Exercise instructions: Every line of the material is to be quoted verbatim, minus the pictures.

(Data to use Opens)

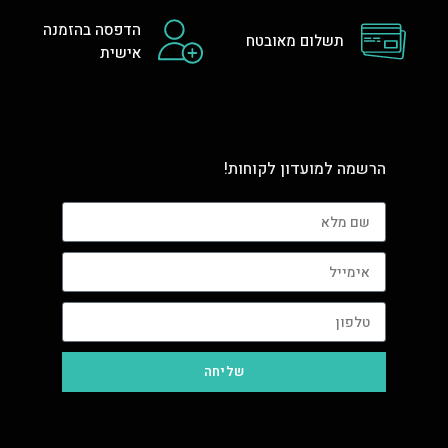
הדפסה בהזמנה
תשלום מאובטח
אישית
הרשמה למועדון לקוחות!
שליחה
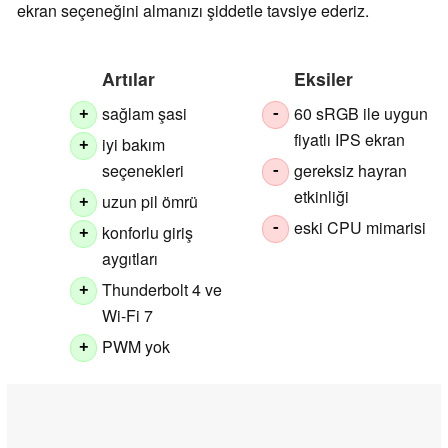
ekran seçeneğini almanızı şiddetle tavsiye ederiz.
Artılar
Eksiler
sağlam şasi
60 sRGB ile uygun
+
-
fiyatlı IPS ekran
iyi bakım
+
seçenekleri
gereksiz hayran
-
etkinliği
uzun pil ömrü
+
eski CPU mimarisi
-
konforlu giriş
+
aygıtları
Thunderbolt 4 ve
+
Wi-Fi 7
PWM yok
+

(Data to use Closes)

Result:
הדפסה בהזמנה
תשלום מאובטח
אישית
הרשמה למועדון לקוחות!
שליחה
ekran seçeneğini almanızı şiddetle tavsiye ederiz.
Artılar
Eksiler
sağlam şasi
60 sRGB ile uygun
+
-
fiyatlı IPS ekran
iyi bakım
+
seçenekleri
gereksiz hayran
-
etkinliği
uzun pil ömrü
+
eski CPU mimarisi
-
konforlu giriş
+
aygıtları
Thunderbolt 4 ve
+
Wi-Fi 7
PWM yok
+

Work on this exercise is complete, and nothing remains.